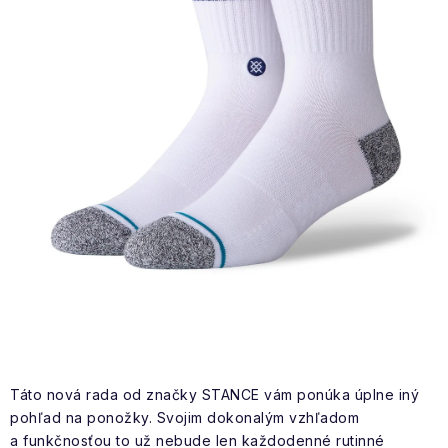
NAŠE SLUŽBY
VÝPREDAJ
ZNAČKY
Vrátenie a výmena
Doprava a platba
Blog
Moja objednávka
Táto nová rada od značky STANCE vám ponúka úplne iný
pohľad na ponožky. Svojim dokonalým vzhľadom
a funkčnosťou to už nebude len každodenné rutinné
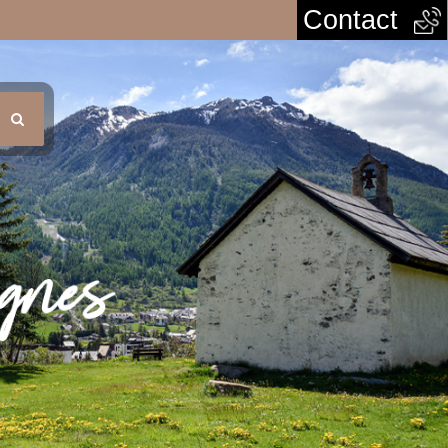
Contact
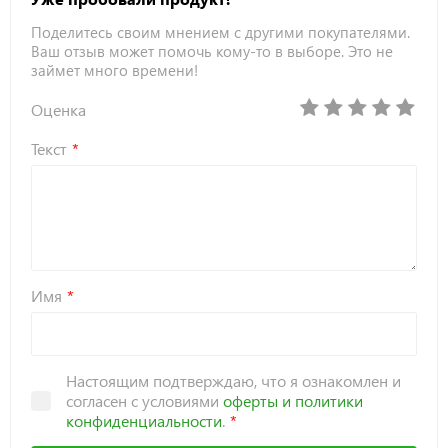
Поделитесь своим мнением с другими покупателями.
Ваш отзыв может помочь кому-то в выборе. Это не
займет много времени!
Оценка
Текст
Имя
Настоящим подтверждаю, что я ознакомлен и
согласен с условиями
оферты и политики
конфиденциальности
.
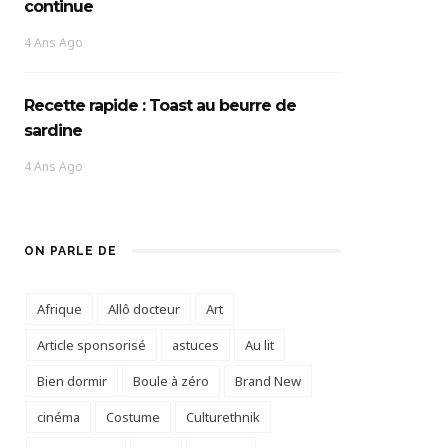
continue
4 Ans Ago
Recette rapide : Toast au beurre de
sardine
4 Ans Ago
ON PARLE DE
Afrique
Allô docteur
Art
Article sponsorisé
astuces
Au lit
Bien dormir
Boule à zéro
Brand New
cinéma
Costume
Culturethnik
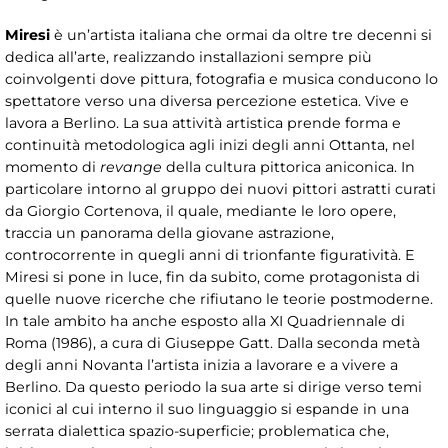
Miresi
è un’artista italiana che ormai da oltre tre decenni si
dedica all’arte, realizzando installazioni sempre più
coinvolgenti dove pittura, fotografia e musica conducono lo
spettatore verso una diversa percezione estetica. Vive e
lavora a Berlino. La sua attività artistica prende forma e
continuità metodologica agli inizi degli anni Ottanta, nel
momento di
revange
della cultura pittorica aniconica. In
particolare intorno al gruppo dei nuovi pittori astratti curati
da Giorgio Cortenova, il quale, mediante le loro opere,
traccia un panorama della giovane astrazione,
controcorrente in quegli anni di trionfante figuratività. E
Miresi si pone in luce, fin da subito, come protagonista di
quelle nuove ricerche che rifiutano le teorie postmoderne.
In tale ambito ha anche esposto alla XI Quadriennale di
Roma (1986), a cura di Giuseppe Gatt. Dalla seconda metà
degli anni Novanta l’artista inizia a lavorare e a vivere a
Berlino. Da questo periodo la sua arte si dirige verso temi
iconici al cui interno il suo linguaggio si espande in una
serrata dialettica spazio-superficie; problematica che,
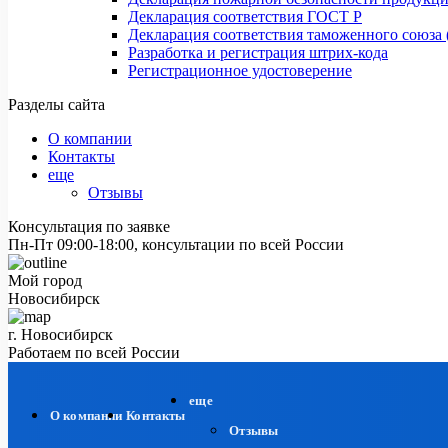
Декларация соответствия ГОСТ Р
Декларация соответствия таможенного союза 
Разработка и регистрация штрих-кода
Регистрационное удостоверение
Разделы сайта
О компании
Контакты
еще
Отзывы
Консультация по заявке
Пн-Пт 09:00-18:00, консультации по всей России
Мой город
Новосибирск
г. Новосибирск
Работаем по всей России
еще
О компании
Контакты
Отзывы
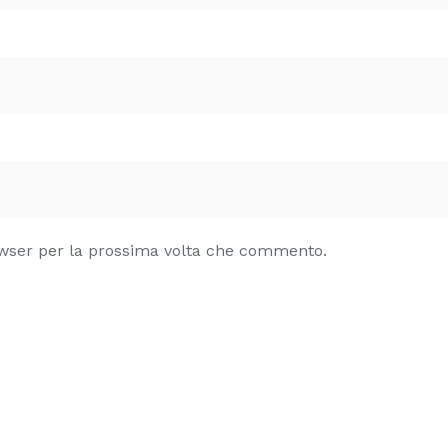
owser per la prossima volta che commento.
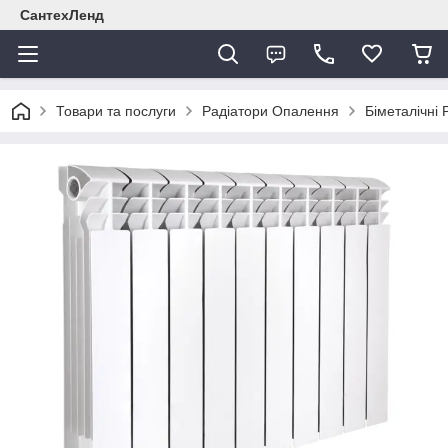
СантехЛенд
Товари та послуги
Радіатори Опалення
Біметалічні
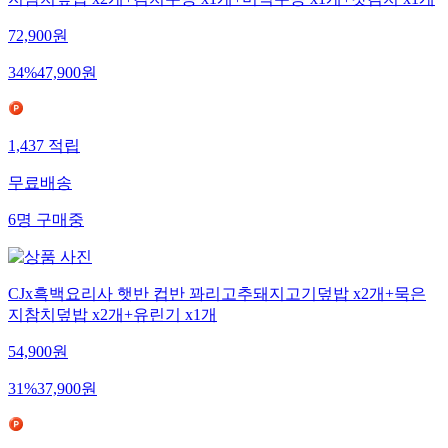
지참치덮밥 x2개+김치우동 x1개+미역우동 x1개+갓김치 x1개
72,900
원
34
%
47,900
원
1,437
적립
무료배송
6
명
구매중
CJx흑백요리사 햇반 컵반 꽈리고추돼지고기덮밥 x2개+묵은
지참치덮밥 x2개+유린기 x1개
54,900
원
31
%
37,900
원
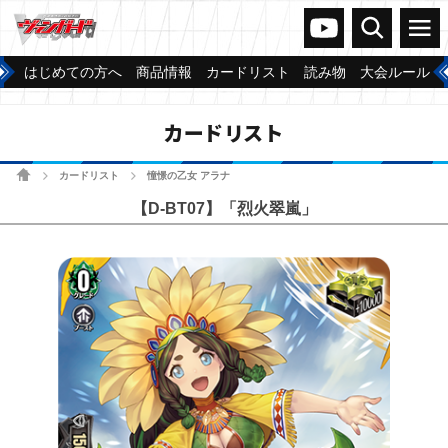
ヴァンガードch
検索
メニュー
はじめての方へ
商品情報
カードリスト
読み物
大会ルール
カードリスト
ホーム
カードリスト
憧憬の乙女 アラナ
>
>
【D-BT07】「烈火翠嵐」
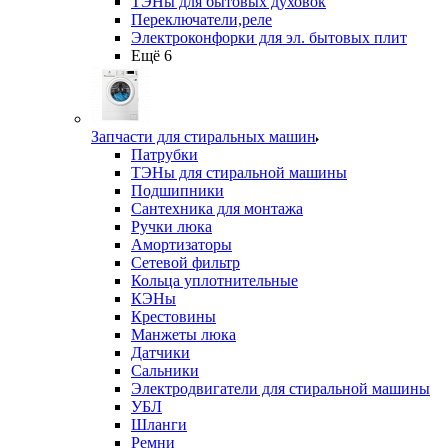
ТЭНы для бытовых духовок
Переключатели,реле
Электроконфорки для эл. бытовых плит
Ещё 6
Запчасти для стиральных машин
Патрубки
ТЭНы для стиральной машины
Подшипники
Сантехника для монтажа
Ручки люка
Амортизаторы
Сетевой фильтр
Кольца уплотнительные
КЭНы
Крестовины
Манжеты люка
Датчики
Сальники
Электродвигатели для стиральной машины
УБЛ
Шланги
Ремни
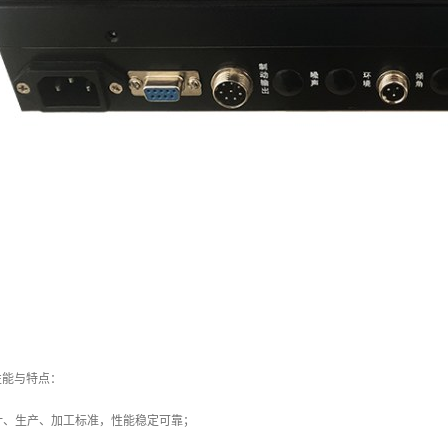
性能与特点：
设计、生产、加工标准，性能稳定可靠；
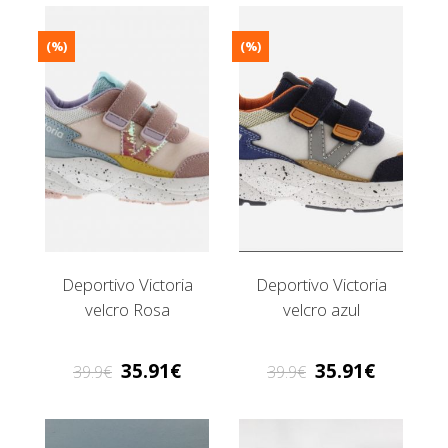
(%)
(%)
Deportivo Victoria
Deportivo Victoria
velcro Rosa
velcro azul
35.91
35.91
39.9
39.9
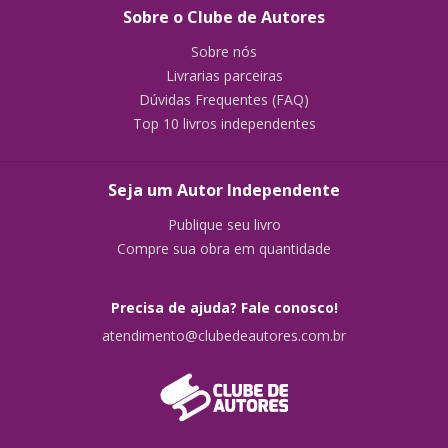
Sobre o Clube de Autores
Sobre nós
Livrarias parceiras
Dúvidas Frequentes (FAQ)
Top 10 livros independentes
Seja um Autor Independente
Publique seu livro
Compre sua obra em quantidade
Precisa de ajuda? Fale conosco!
atendimento@clubedeautores.com.br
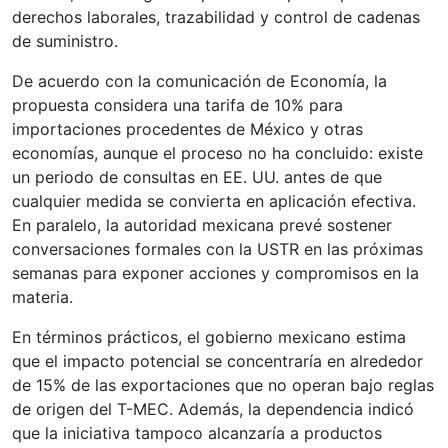
derechos laborales, trazabilidad y control de cadenas
de suministro.
De acuerdo con la comunicación de Economía, la
propuesta considera una tarifa de 10% para
importaciones procedentes de México y otras
economías, aunque el proceso no ha concluido: existe
un periodo de consultas en EE. UU. antes de que
cualquier medida se convierta en aplicación efectiva.
En paralelo, la autoridad mexicana prevé sostener
conversaciones formales con la USTR en las próximas
semanas para exponer acciones y compromisos en la
materia.
En términos prácticos, el gobierno mexicano estima
que el impacto potencial se concentraría en alrededor
de 15% de las exportaciones que no operan bajo reglas
de origen del T-MEC. Además, la dependencia indicó
que la iniciativa tampoco alcanzaría a productos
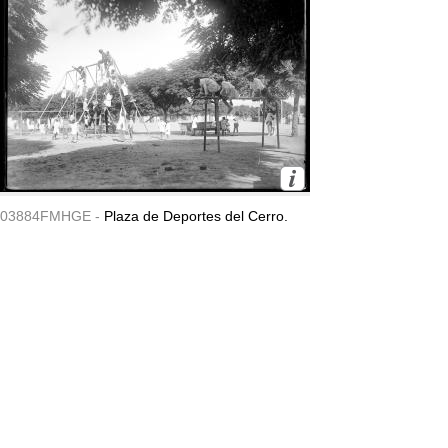
03884FMHGE -
Plaza de Deportes del Cerro.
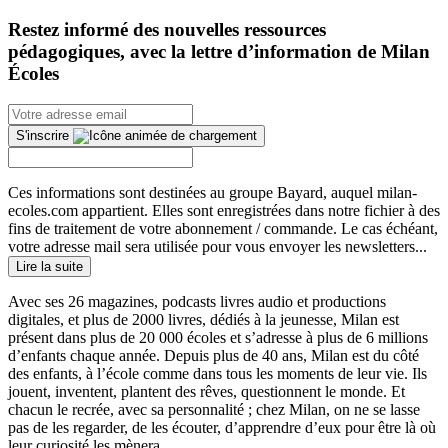
Restez informé des nouvelles ressources
pédagogiques, avec la lettre d’information de Milan
Écoles
S'inscrire
Ces informations sont destinées au groupe Bayard, auquel milan-
ecoles.com appartient. Elles sont enregistrées dans notre fichier à des
fins de traitement de votre abonnement / commande. Le cas échéant,
votre adresse mail sera utilisée pour vous envoyer les newsletters...
Lire la suite
Avec ses 26 magazines, podcasts livres audio et productions
digitales, et plus de 2000 livres, dédiés à la jeunesse, Milan est
présent dans plus de 20 000 écoles et s’adresse à plus de 6 millions
d’enfants chaque année. Depuis plus de 40 ans, Milan est du côté
des enfants, à l’école comme dans tous les moments de leur vie. Ils
jouent, inventent, plantent des rêves, questionnent le monde. Et
chacun le recrée, avec sa personnalité ; chez Milan, on ne se lasse
pas de les regarder, de les écouter, d’apprendre d’eux pour être là où
leur curiosité les mènera.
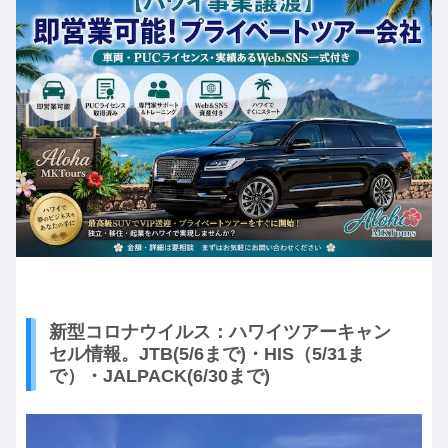
新型コロナウイルス：ハワイツアーキャン
セル情報。JTB(5/6まで)・HIS（5/31ま
で）・JALPACK(6/30まで)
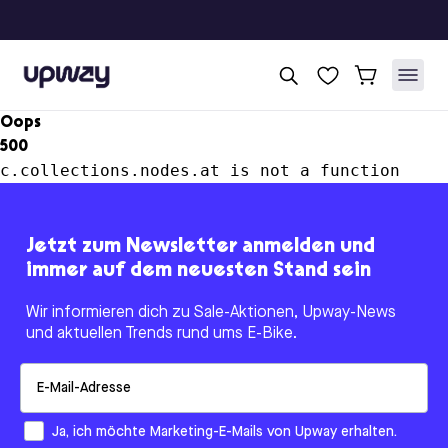
Upway
Oops
500
c.collections.nodes.at is not a function
Jetzt zum Newsletter anmelden und
immer auf dem neuesten Stand sein
Wir informieren dich zu Sale-Aktionen, Upway-News
und aktuellen Trends rund ums E-Bike.
Email
How would you like to hear from us?
Ja, ich möchte Marketing-E-Mails von Upway erhalten.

= = =

TO DO
The stretch to restate runs from the line above containing "Декларация соответствия ГОСТ Р" through the line containing "Переключатели,реле". Copy it word for word, ends included, without pictures.

ANSWER TO THIS TASK
Декларация соответствия ГОСТ Р
Декларация соответствия таможенного союза 
Разработка и регистрация штрих-кода
Регистрационное удостоверение
Разделы сайта
О компании
Контакты
еще
Отзывы
Консультация по заявке
Пн-Пт 09:00-18:00, консультации по всей России
Мой город
Новосибирск
г. Новосибирск
Работаем по всей России
еще
О компании
Контакты
Отзывы
owser per la prossima volta che commento.
СантехЛенд
Товари та послуги
Радіатори Опалення
Біметалічні
지참치덮밥 x2개+김치우동 x1개+미역우동 x1개+갓김치 x1개
72,900
원
34
%
47,900
원
1,437
적립
무료배송
6
명
구매중
CJx흑백요리사 햇반 컵반 꽈리고추돼지고기덮밥 x2개+묵은
지참치덮밥 x2개+유린기 x1개
54,900
원
31
%
37,900
원
ヴァンガードch
検索
メニュー
はじめての方へ
商品情報
カードリスト
読み物
大会ルール
カードリスト
ホーム
カードリスト
憧憬の乙女 アラナ
>
>
【D-BT07】「烈火翠嵐」
ТЭНы для бытовых духовок
Переключатели,реле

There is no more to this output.